In The Shock Doctrine, Naomi Klein describes how when a crisis happens, companies infiltrate society, and the government imposes new rules or cuts. It’s sometimes more possible in the art sector to see individuals, groups, and collectives using these moments to infiltrate the structure that is in crisis or that claims the crisis.
Contemporary art is not the production of the institution, but is rather the institution itself. The relationship between the structure of production and the product is very entangled. They both function on the same economic basis: proposal writing. It is a framework of thinking and an act of language that is always happening in the future tense: “The project aims to …,” “The work will …,” etc. Writing the proposal becomes part of the artwork itself. The person who knows how to explain the proposed piece, mainly in English, will be more likely to get grants. This process relies on the artist’s embeddedness in spaces that hold cultural capital, and not only on the artist’s or the work’s merit. The claim of equality in open calls for funded projects is contested.

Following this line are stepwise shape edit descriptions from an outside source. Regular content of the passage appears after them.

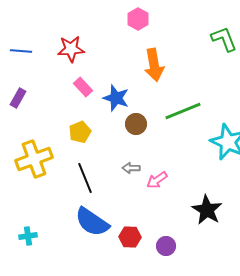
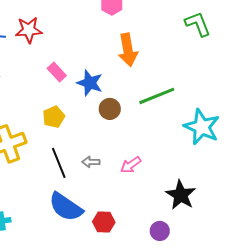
red star: (71, 49) -> (29, 30), moved
gray arrow: (131, 168) -> (91, 162), moved
purple circle: (166, 246) -> (160, 231), moved

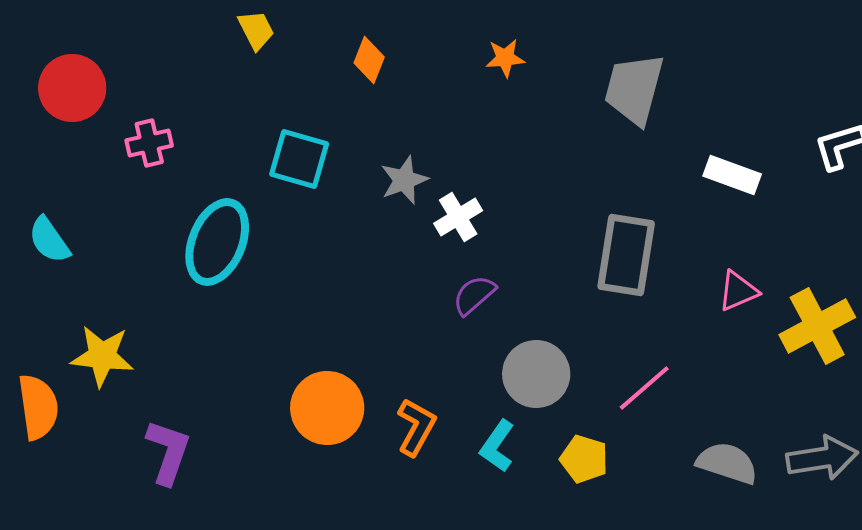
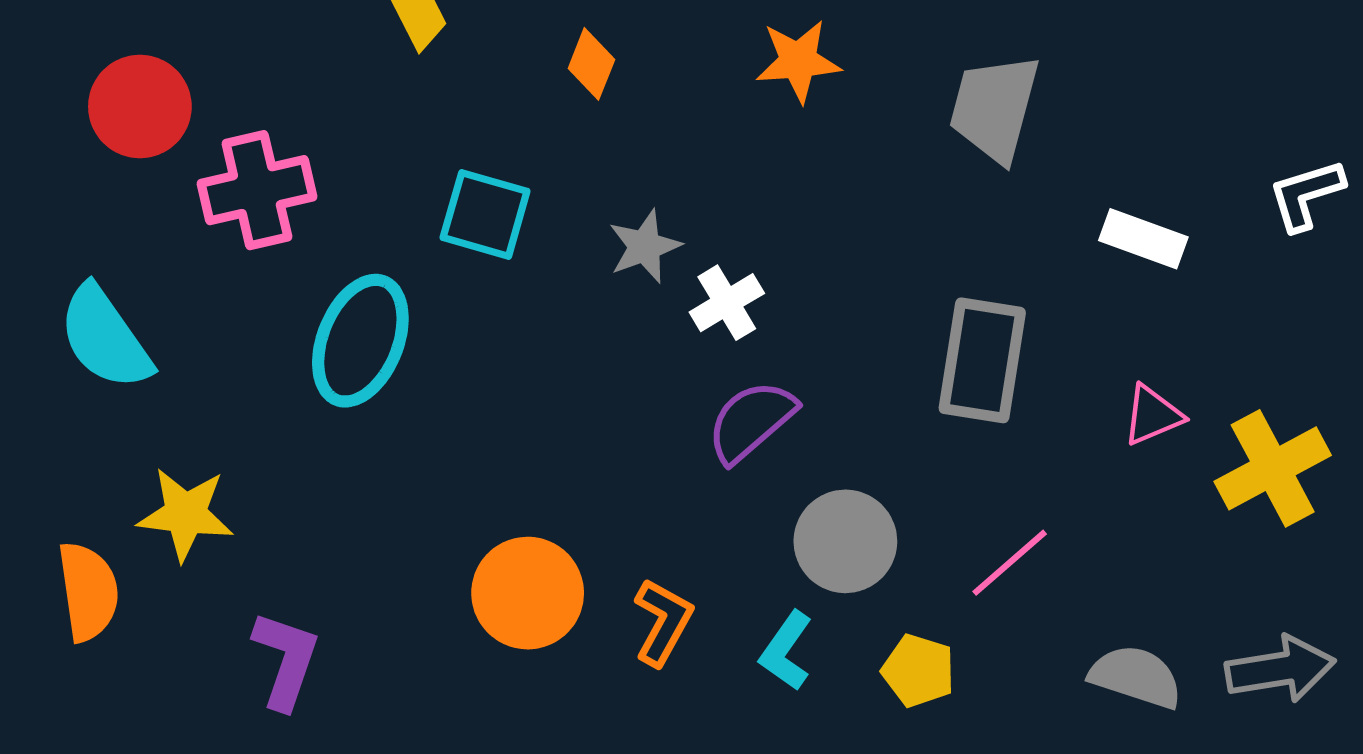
orange star: (505, 58) -> (798, 61), size x1.4
pink cross: (149, 143) -> (257, 190), size x1.6
cyan semicircle: (49, 240) -> (105, 338), size x1.5
purple semicircle: (474, 295) -> (751, 421), size x1.4

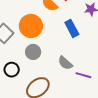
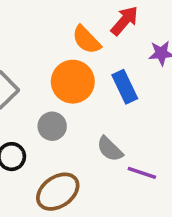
orange circle: (31, 26) -> (73, 82), moved

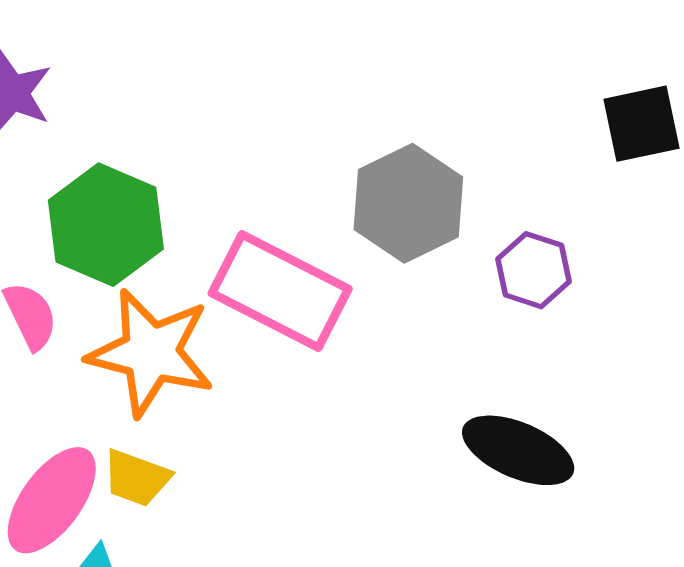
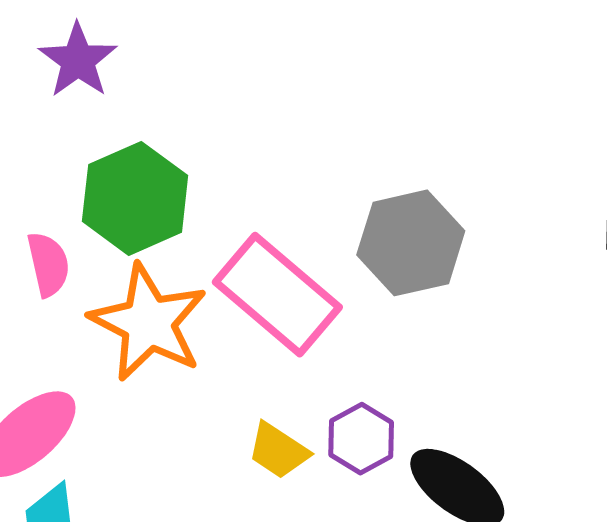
purple hexagon: (534, 270) -> (361, 439), moved
yellow trapezoid: (137, 478) -> (278, 451), moved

Gender essentialism—“women’s empowerment”—overtakes any class or race discourses, which are at the core of internationalist feminist politics. “Global womanhood” becomes a category or a class in itself. Hunger is separated from class and from the failure of states to provide and distribute wealth equally. The main political aim becomes fighting hunger, without any reflection on what has caused this hunger—for example, the failure to subsidize farmers’ material needs; the historical mismanagement of water distribution, which has led to drought in many areas; the overexploitation of underground water (like in the Bekaa valley); the distribution or subsidization of fertilizers for farmers, which over many years has damaged the soil; toxic waste polluting the water; and more generally the laws around property or land ownership, which favor the few at the expense of the many. NGOs do not address this mismanagement at the state level; instead, they try to compensate for it.